- Opening Delimiter -

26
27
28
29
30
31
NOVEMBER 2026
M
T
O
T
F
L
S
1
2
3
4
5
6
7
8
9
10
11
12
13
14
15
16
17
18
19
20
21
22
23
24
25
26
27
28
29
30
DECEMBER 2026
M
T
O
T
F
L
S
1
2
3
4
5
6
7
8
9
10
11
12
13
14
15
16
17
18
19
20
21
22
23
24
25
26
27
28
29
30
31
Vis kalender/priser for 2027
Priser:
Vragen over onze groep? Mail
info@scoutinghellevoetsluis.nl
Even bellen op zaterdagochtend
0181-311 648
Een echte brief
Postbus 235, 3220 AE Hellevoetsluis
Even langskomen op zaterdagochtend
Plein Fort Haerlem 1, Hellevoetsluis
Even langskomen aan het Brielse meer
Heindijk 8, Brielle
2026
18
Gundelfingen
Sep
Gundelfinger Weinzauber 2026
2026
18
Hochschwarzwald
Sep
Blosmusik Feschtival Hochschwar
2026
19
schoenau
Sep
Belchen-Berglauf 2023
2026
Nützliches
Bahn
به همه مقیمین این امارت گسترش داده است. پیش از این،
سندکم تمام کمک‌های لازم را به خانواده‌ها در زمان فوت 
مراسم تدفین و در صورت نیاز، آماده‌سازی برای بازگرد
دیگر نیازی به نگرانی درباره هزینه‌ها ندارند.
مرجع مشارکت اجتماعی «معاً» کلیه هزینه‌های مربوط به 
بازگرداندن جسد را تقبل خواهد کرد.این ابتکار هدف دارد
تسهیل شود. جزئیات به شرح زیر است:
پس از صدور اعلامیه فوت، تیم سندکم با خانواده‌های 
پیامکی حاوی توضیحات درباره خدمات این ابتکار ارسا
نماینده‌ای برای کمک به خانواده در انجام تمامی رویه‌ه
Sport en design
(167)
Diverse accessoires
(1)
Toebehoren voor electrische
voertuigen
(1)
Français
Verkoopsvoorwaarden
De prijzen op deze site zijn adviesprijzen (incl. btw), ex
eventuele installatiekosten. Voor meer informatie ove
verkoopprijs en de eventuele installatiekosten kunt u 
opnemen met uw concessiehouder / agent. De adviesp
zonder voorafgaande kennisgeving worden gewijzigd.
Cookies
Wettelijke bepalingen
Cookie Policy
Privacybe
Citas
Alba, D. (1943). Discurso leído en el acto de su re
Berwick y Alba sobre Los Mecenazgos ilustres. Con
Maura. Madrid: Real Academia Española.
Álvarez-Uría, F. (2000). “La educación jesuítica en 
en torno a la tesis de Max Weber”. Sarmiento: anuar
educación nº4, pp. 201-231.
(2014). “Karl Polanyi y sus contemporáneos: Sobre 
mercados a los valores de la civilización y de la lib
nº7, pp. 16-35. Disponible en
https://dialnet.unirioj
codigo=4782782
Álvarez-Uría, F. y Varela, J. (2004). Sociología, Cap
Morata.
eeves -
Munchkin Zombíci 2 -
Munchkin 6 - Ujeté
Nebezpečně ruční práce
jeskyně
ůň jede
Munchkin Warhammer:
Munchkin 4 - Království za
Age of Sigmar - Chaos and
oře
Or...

- Closing Delimiter -

| TASK STATEMENT |
The records above, in their entirety, need to be set down again exactly.

| RESULT FOR THIS TASK |
26
27
28
29
30
31
NOVEMBER 2026
M
T
O
T
F
L
S
1
2
3
4
5
6
7
8
9
10
11
12
13
14
15
16
17
18
19
20
21
22
23
24
25
26
27
28
29
30
DECEMBER 2026
M
T
O
T
F
L
S
1
2
3
4
5
6
7
8
9
10
11
12
13
14
15
16
17
18
19
20
21
22
23
24
25
26
27
28
29
30
31
Vis kalender/priser for 2027
Priser:
Vragen over onze groep? Mail
info@scoutinghellevoetsluis.nl
Even bellen op zaterdagochtend
0181-311 648
Een echte brief
Postbus 235, 3220 AE Hellevoetsluis
Even langskomen op zaterdagochtend
Plein Fort Haerlem 1, Hellevoetsluis
Even langskomen aan het Brielse meer
Heindijk 8, Brielle
2026
18
Gundelfingen
Sep
Gundelfinger Weinzauber 2026
2026
18
Hochschwarzwald
Sep
Blosmusik Feschtival Hochschwar
2026
19
schoenau
Sep
Belchen-Berglauf 2023
2026
Nützliches
Bahn
به همه مقیمین این امارت گسترش داده است. پیش از این،
سندکم تمام کمک‌های لازم را به خانواده‌ها در زمان فوت 
مراسم تدفین و در صورت نیاز، آماده‌سازی برای بازگرد
دیگر نیازی به نگرانی درباره هزینه‌ها ندارند.
مرجع مشارکت اجتماعی «معاً» کلیه هزینه‌های مربوط به 
بازگرداندن جسد را تقبل خواهد کرد.این ابتکار هدف دارد
تسهیل شود. جزئیات به شرح زیر است:
پس از صدور اعلامیه فوت، تیم سندکم با خانواده‌های 
پیامکی حاوی توضیحات درباره خدمات این ابتکار ارسا
نماینده‌ای برای کمک به خانواده در انجام تمامی رویه‌ه
Sport en design
(167)
Diverse accessoires
(1)
Toebehoren voor electrische
voertuigen
(1)
Français
Verkoopsvoorwaarden
De prijzen op deze site zijn adviesprijzen (incl. btw), ex
eventuele installatiekosten. Voor meer informatie ove
verkoopprijs en de eventuele installatiekosten kunt u 
opnemen met uw concessiehouder / agent. De adviesp
zonder voorafgaande kennisgeving worden gewijzigd.
Cookies
Wettelijke bepalingen
Cookie Policy
Privacybe
Citas
Alba, D. (1943). Discurso leído en el acto de su re
Berwick y Alba sobre Los Mecenazgos ilustres. Con
Maura. Madrid: Real Academia Española.
Álvarez-Uría, F. (2000). “La educación jesuítica en 
en torno a la tesis de Max Weber”. Sarmiento: anuar
educación nº4, pp. 201-231.
(2014). “Karl Polanyi y sus contemporáneos: Sobre 
mercados a los valores de la civilización y de la lib
nº7, pp. 16-35. Disponible en
https://dialnet.unirioj
codigo=4782782
Álvarez-Uría, F. y Varela, J. (2004). Sociología, Cap
Morata.
eeves -
Munchkin Zombíci 2 -
Munchkin 6 - Ujeté
Nebezpečně ruční práce
jeskyně
ůň jede
Munchkin Warhammer:
Munchkin 4 - Království za
Age of Sigmar - Chaos and
oře
Or...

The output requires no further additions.